_What the exercise asks_. The answer should hold nothing but the lines from the one with "Liên hệ ngay" through the end of the listing below, each exactly as written.

[Listed entries]

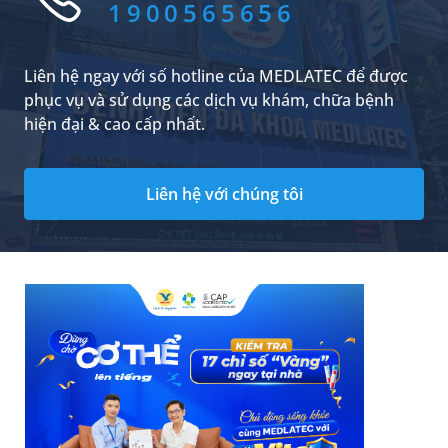
1900565656
Liên hệ ngay với số hotline của MEDLATEC để được
phục vụ và sử dụng các dịch vụ khám, chữa bệnh
hiện đại & cao cấp nhất.
Liên hệ với chúng tôi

[/Listed entries]

_Exercise solution_.
Liên hệ ngay với số hotline của MEDLATEC để được
phục vụ và sử dụng các dịch vụ khám, chữa bệnh
hiện đại & cao cấp nhất.
Liên hệ với chúng tôi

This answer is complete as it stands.